What is expected –
All entries are to be quoted exactly; the images stay out of the copy.

Provided entries –
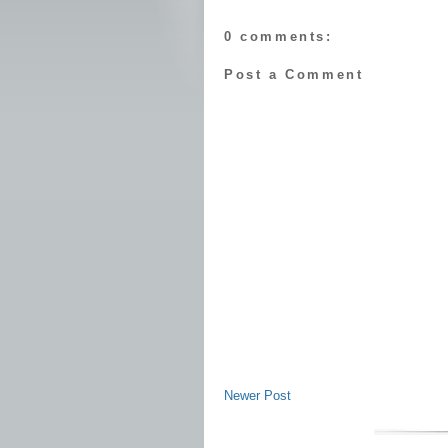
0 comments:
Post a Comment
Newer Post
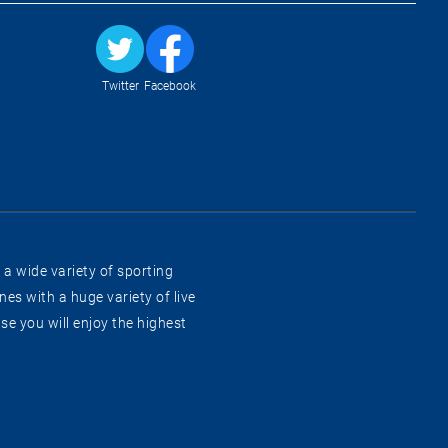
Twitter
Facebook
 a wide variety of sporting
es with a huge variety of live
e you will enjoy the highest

Result of this task –
0 comments:
Post a Comment
Newer Post
Twitter
Facebook
 a wide variety of sporting
es with a huge variety of live
e you will enjoy the highest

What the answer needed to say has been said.